蒲公英に囲まれ、狩人は別れについて考え始めた。『蒲公英の海の狐』第9巻。

Item Story

狐は聡明な生き物だ。そして、ずる賢くもある。
子狐は物覚えがよく、時折返答に困るような難しい質問も投げかけてくる。
人の言葉は純粋な獣の言葉と違い、複雑で精巧だ。
時々、言葉は猫が引っ掻いた糸束のように、あっちこっちに引っかかり、生徒の舌に絡みつく。そして教師までをも、その中に巻き込んで行くのだ。
だが、賢い狐はすぐにいくつもの「風」を意味する人の言葉を覚え、簡単な単語で蒲公英が舞い散る様子や、月が照らす池を形容出来るようになった。

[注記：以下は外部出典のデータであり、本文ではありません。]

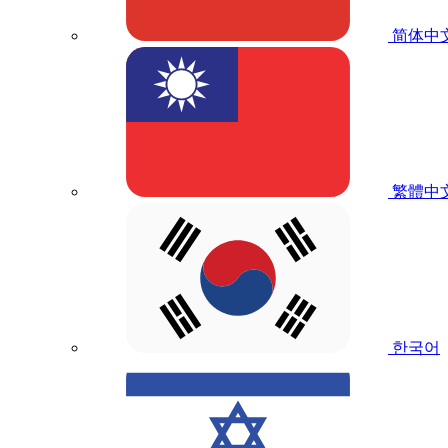
简体中
繁體中
한국어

子狐が新しい言葉を発見した時、それらを使って見慣れた風や蒲公英、大地に新しい表現を加えた時、彼女はいつもそばで微笑みながら、俺達を見つめていた。
子狐の成長に、俺は素直に喜べなかった。
教える事がなくなった時、彼女は俺をこの蒲公英畑に留まらせてくれるのだろうか。
その時、俺はまたこの月明りの下で、あの柔らかな瞳と見つめ合えられるのだろうか。
彼女はまた悪戯っぽい笑顔と共に、俺と蒲公英の海の奥でじゃれ合い、一緒に北風と南風が運んで来る苦い香りを共に吸ってくれるのだろうか。
その考えに、憂鬱な記憶が蘇ってくる。
いつかは覚えていないが、好きだった子と別れた時も、今と似た月が空に浮かんでいた。
「本当にご苦労様です」
いつの間にか、狐が目の前に立っていた。彼女が頭を下げると、黒い長髪が肩から滑り落ちる。その柔らかな髪を月が照らし、光が水のように流れた。

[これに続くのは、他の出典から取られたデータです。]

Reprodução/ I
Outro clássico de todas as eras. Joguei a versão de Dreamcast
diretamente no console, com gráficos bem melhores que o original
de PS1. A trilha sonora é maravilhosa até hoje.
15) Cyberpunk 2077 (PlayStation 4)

「あの子が人の言葉を覚えたら、もっとたくさん、新しい友達を作れるのでしょう」
「本当に感謝しています。人の言葉を学び始めてから、あの子は随分朗らかになりました」
彼女は俺を見つめる。底の見えない瞳は、宝石のように輝いていた。
「でも、私達に人の言葉を全て教えた後、あなたはどこに行くのです?」
光を反射した水面のような瞳に捕らえられ、俺は一瞬返事する事も忘れてしまった。
これも狐の術なのだろうか?
狐は何も言わない俺を見て、笑いながら息を吐いた。
そして、月の方を向いたかと思うと、俺の手を引き月明りに輝く蒲公英の海の真ん中へと向かう。
それを見た子狐は尻尾を振り、夜に包まれた蒲公英畑へと飛び込んだ。